The school office was colder than it needed to be.

Vince stood near the counter, hands in his jacket pockets, while the secretary dug through a drawer that groaned every time she pulled it open. Papers slid. Something metal clinked. She muttered under her breath, not at him, just at the drawer itself.

"You said spring?" she asked.

"Yes."

"Which spring?"

"Six years ago."

She stopped moving. Looked up at him like he'd asked something rude.

"That's a lot of paper."

"I don't need all of it," Vince said. "Just attendance."

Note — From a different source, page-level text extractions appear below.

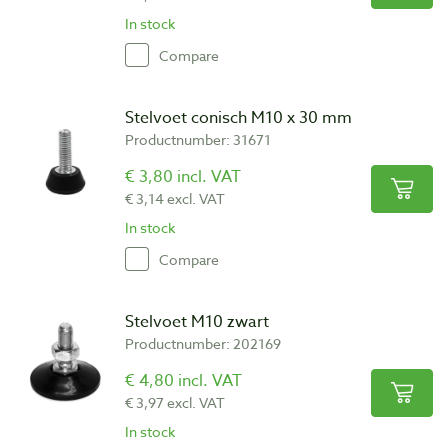
In stock
Compare
Stelvoet conisch M10 x 30 mm
Productnumber: 31671
€ 3,80 incl. VAT
€ 3,14 excl. VAT
In stock
Compare
Stelvoet M10 zwart
Productnumber: 202169
€ 4,80 incl. VAT
€ 3,97 excl. VAT
In stock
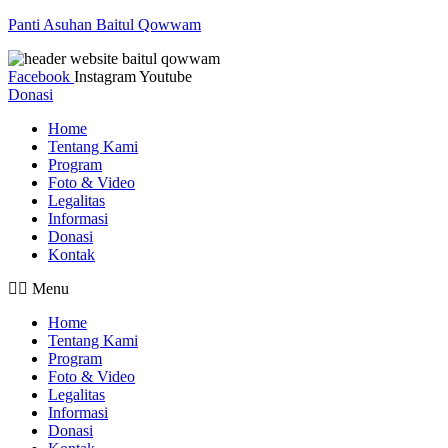
Panti Asuhan Baitul Qowwam
Facebook
Instagram
Youtube
Donasi
Home
Tentang Kami
Program
Foto & Video
Legalitas
Informasi
Donasi
Kontak
Menu
Home
Tentang Kami
Program
Foto & Video
Legalitas
Informasi
Donasi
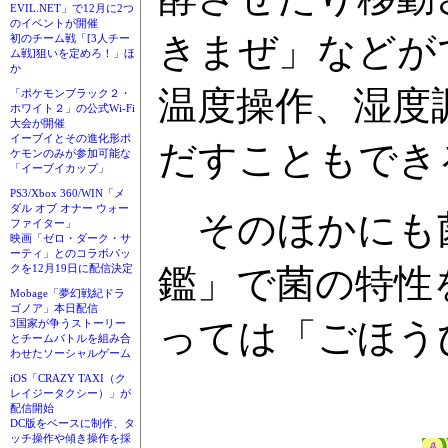
EVIL.NET」で12月に2つ
のイベントが開催
きまぜ」などが
初のチーム戦「[3人チー
ム戦]狙いを定めろ！」ほ
か
温度操作、湿度
「ポケモンブラック２・
ホワイト２」の公式Wi-Fi
大会が開催
イーブイとその進化形ポ
だすこともでき
ケモンのみが参加可能な
「イーブイカップ」
PS3/Xbox 360/WIN「メ
ダル オブ オナー ウォー
そのほかにも菌
ファイター」
映画「ゼロ・ダーク・サ
ーティ」とのコラボパッ
鑑」で菌の特性
クを12月19日に配信決定
Mobage「夢幻戦紀ドラ
ゴノア」本日配信
っては「ごほう
3国家が争うストーリー
とチームバトルを組み合
わせたソーシャルゲーム
iOS「CRAZY TAXI（ク
レイジータクシー）」が
配信開始
DC版をベースに制作、タ
ッチ操作や傾き操作を採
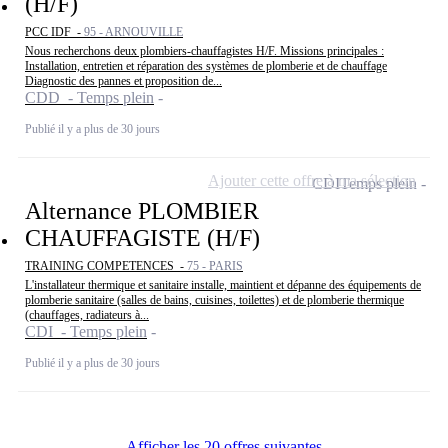
(H/F)
PCC IDF -
95 - ARNOUVILLE
Nous recherchons deux plombiers-chauffagistes H/F. Missions principales :
Installation, entretien et réparation des systèmes de plomberie et de chauffage
Diagnostic des pannes et proposition de...
CDD - Temps plein
Publié il y a plus de 30 jours
Ajouter cette offre à ma sélection
CDI
Temps plein
Alternance PLOMBIER
CHAUFFAGISTE (H/F)
TRAINING COMPETENCES -
75 - PARIS
L'installateur thermique et sanitaire installe, maintient et dépanne des équipements de
plomberie sanitaire (salles de bains, cuisines, toilettes) et de plomberie thermique
(chauffages, radiateurs à...
CDI - Temps plein
Publié il y a plus de 30 jours
Afficher les 20 offres suivantes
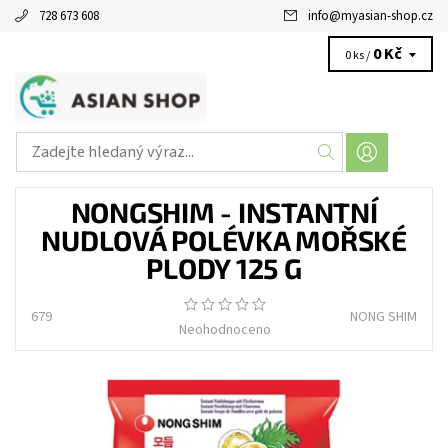
728 673 608
info
@
myasian-shop.cz
0 Kč
0 ks /
NONGSHIM - INSTANTNÍ
NUDLOVÁ POLÉVKA MOŘSKÉ
PLODY 125 G
679
NONG SHIM
Neohodnoceno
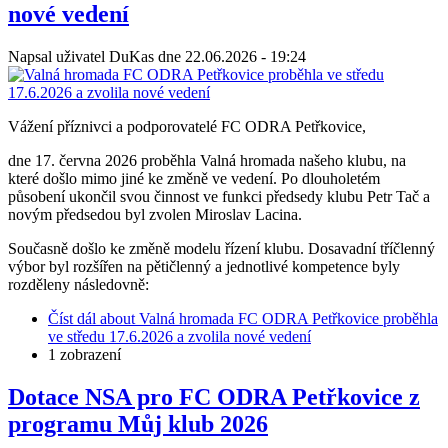
nové vedení
Napsal uživatel
DuKas
dne
22.06.2026 - 19:24
Vážení příznivci a podporovatelé FC ODRA Petřkovice,
dne 17. června 2026 proběhla Valná hromada našeho klubu, na
které došlo mimo jiné ke změně ve vedení. Po dlouholetém
působení ukončil svou činnost ve funkci předsedy klubu Petr Tač a
novým předsedou byl zvolen Miroslav Lacina.
Současně došlo ke změně modelu řízení klubu. Dosavadní tříčlenný
výbor byl rozšířen na pětičlenný a jednotlivé kompetence byly
rozděleny následovně:
Číst dál
about Valná hromada FC ODRA Petřkovice proběhla
ve středu 17.6.2026 a zvolila nové vedení
1 zobrazení
Dotace NSA pro FC ODRA Petřkovice z
programu Můj klub 2026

She made a noise that could have meant anything and went back to searching.

The clock ticked. Too loud. Or maybe he was just listening harder than usual.

She finally laid a folder on the counter. Didn't push it toward him. Just let it sit there between them.

"Everything we have is in there."

Vince opened it.

Names. Dates. Columns filled in carefully. The kind of careful that came from routine, not care.

Tommy was there.

Then he wasn't.

No note. No explanation. Just a blank where a name should have continued.

"Did he transfer?" Vince asked.

She shrugged without looking. "Some kids don't finish."

"That wasn't my question."

She glanced at the folder, then at the clock. "If there was a transfer, it'd be marked."

"But it isn't."

Another shrug. This one sharper. "Then I guess there wasn't."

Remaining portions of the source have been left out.